* **What this task involves**: Only the lines below from the one containing "ianco di Caritas" through the one containing "Video om vore 3 byer" belong in the answer, set down exactly, with the pictures left out.

⁂

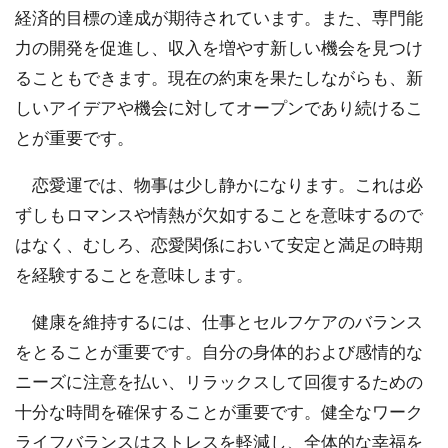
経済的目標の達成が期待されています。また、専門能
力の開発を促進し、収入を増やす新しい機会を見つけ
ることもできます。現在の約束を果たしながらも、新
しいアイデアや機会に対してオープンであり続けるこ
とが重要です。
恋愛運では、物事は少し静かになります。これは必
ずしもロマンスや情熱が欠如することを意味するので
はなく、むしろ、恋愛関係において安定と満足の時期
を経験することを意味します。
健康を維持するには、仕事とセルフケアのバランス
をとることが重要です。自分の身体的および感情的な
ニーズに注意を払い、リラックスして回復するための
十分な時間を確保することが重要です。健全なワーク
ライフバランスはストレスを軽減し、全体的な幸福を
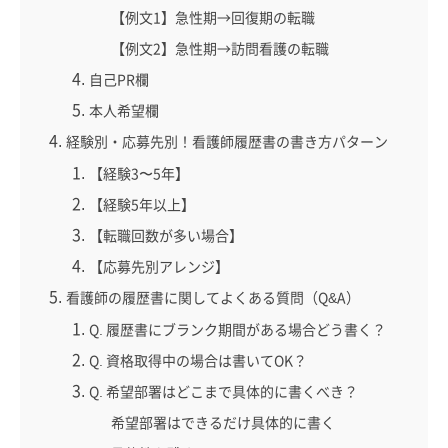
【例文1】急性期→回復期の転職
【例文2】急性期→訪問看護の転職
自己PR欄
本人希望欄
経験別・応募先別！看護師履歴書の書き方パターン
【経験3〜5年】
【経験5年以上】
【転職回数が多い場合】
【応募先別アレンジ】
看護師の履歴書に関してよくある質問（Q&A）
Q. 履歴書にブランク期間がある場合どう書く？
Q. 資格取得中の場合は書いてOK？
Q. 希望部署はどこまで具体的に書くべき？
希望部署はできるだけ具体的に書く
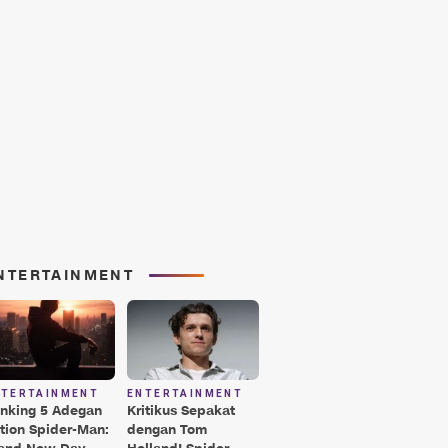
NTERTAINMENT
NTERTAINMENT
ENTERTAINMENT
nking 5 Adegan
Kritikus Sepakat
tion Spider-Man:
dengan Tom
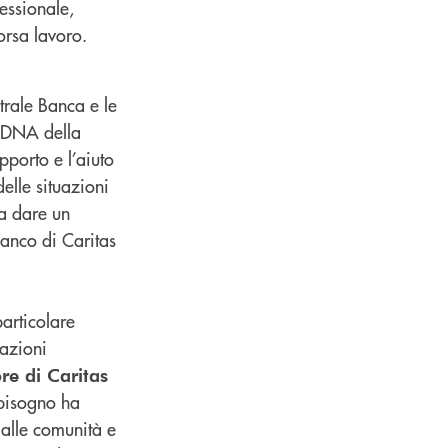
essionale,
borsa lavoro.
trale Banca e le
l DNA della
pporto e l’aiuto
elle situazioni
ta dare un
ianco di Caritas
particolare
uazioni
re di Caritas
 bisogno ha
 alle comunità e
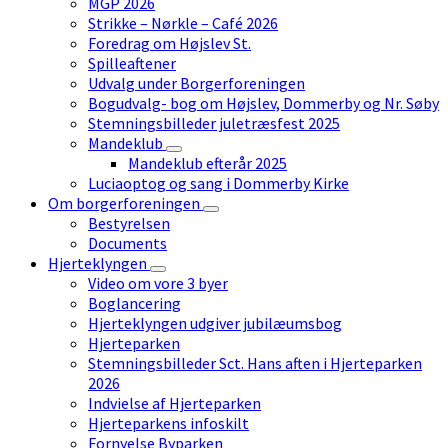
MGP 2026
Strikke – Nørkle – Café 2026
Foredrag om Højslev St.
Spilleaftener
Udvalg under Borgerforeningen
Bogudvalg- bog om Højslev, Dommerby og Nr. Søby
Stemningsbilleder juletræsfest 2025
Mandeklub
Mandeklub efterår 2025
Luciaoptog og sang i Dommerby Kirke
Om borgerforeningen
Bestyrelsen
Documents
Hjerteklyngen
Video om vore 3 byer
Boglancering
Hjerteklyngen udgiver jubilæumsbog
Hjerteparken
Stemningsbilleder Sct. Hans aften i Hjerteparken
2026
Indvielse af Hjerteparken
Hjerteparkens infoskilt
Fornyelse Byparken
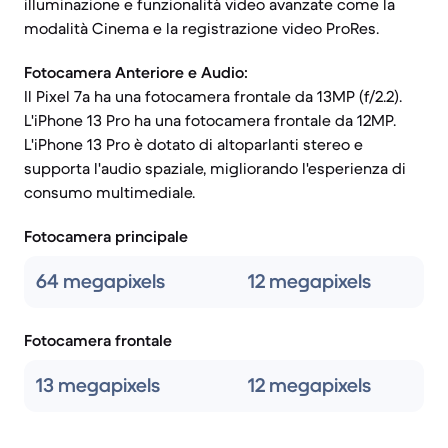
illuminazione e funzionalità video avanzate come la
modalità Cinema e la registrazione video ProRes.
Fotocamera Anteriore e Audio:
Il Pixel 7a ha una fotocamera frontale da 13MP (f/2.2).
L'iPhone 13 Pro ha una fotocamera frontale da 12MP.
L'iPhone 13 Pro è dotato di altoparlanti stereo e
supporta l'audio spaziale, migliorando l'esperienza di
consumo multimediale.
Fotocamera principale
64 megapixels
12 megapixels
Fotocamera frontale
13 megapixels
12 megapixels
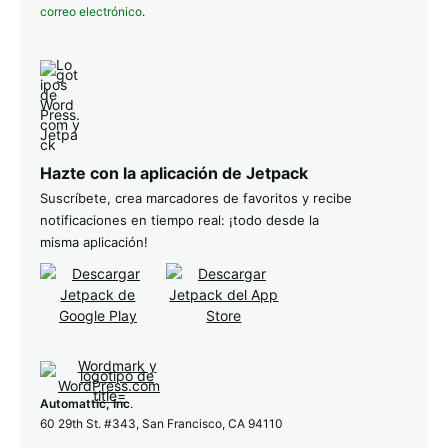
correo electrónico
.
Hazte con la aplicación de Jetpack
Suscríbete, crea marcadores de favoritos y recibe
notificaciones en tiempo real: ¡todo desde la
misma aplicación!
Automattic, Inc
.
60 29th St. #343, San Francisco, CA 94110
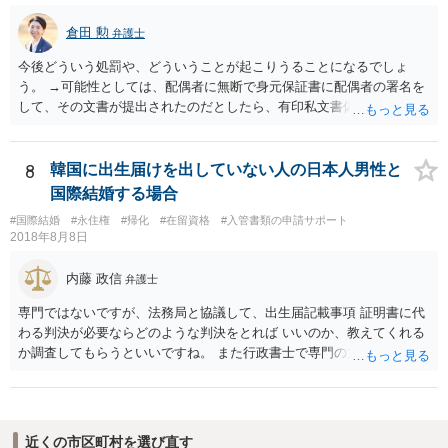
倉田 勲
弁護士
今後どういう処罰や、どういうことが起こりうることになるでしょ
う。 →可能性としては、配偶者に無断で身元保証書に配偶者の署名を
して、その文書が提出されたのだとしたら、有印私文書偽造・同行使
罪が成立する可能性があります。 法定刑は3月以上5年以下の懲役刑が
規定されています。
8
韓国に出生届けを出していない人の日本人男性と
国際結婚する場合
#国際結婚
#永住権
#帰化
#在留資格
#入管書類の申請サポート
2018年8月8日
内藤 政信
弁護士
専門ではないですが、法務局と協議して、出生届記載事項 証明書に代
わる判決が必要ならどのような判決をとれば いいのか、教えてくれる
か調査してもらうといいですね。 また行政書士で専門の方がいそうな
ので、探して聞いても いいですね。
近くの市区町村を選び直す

⁂

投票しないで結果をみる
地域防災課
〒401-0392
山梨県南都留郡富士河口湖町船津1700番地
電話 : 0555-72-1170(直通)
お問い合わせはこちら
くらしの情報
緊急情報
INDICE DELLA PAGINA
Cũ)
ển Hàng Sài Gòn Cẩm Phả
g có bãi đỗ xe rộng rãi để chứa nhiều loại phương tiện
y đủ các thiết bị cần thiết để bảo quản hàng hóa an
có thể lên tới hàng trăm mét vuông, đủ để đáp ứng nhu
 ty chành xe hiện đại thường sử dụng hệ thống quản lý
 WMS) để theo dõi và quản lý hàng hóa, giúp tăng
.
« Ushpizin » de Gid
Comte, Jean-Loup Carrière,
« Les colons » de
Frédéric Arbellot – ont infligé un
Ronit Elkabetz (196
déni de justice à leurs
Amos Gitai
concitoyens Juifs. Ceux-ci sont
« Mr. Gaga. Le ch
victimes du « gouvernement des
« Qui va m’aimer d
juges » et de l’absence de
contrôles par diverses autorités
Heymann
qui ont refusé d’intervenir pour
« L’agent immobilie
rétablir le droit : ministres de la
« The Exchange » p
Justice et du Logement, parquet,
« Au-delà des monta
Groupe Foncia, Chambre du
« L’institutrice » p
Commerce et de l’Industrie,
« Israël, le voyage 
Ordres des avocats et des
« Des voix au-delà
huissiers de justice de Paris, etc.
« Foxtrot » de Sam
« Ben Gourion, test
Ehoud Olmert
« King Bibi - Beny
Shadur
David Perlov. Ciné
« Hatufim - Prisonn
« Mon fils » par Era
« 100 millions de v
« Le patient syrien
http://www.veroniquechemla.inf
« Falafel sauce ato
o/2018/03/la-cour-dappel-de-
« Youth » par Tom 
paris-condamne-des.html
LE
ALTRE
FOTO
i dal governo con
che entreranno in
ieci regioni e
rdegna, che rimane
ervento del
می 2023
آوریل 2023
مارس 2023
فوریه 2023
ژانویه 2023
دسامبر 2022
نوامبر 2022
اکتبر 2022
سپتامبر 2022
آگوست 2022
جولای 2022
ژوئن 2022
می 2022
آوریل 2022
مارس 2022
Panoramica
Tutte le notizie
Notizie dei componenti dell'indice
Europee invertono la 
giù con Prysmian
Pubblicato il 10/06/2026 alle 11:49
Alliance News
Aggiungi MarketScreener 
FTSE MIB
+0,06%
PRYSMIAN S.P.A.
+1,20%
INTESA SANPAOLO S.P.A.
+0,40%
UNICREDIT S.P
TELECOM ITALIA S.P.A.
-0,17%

⁂

* **Exercise response**:
ianco di Caritas
particolare
uazioni
re di Caritas
 bisogno ha
 alle comunità e
MGP 2026
Strikke – Nørkle – Café 2026
Foredrag om Højslev St.
Spilleaftener
Udvalg under Borgerforeningen
Bogudvalg- bog om Højslev, Dommerby og Nr. Søby
Stemningsbilleder juletræsfest 2025
Mandeklub
Mandeklub efterår 2025
Luciaoptog og sang i Dommerby Kirke
Om borgerforeningen
Bestyrelsen
Documents
Hjerteklyngen
Video om vore 3 byer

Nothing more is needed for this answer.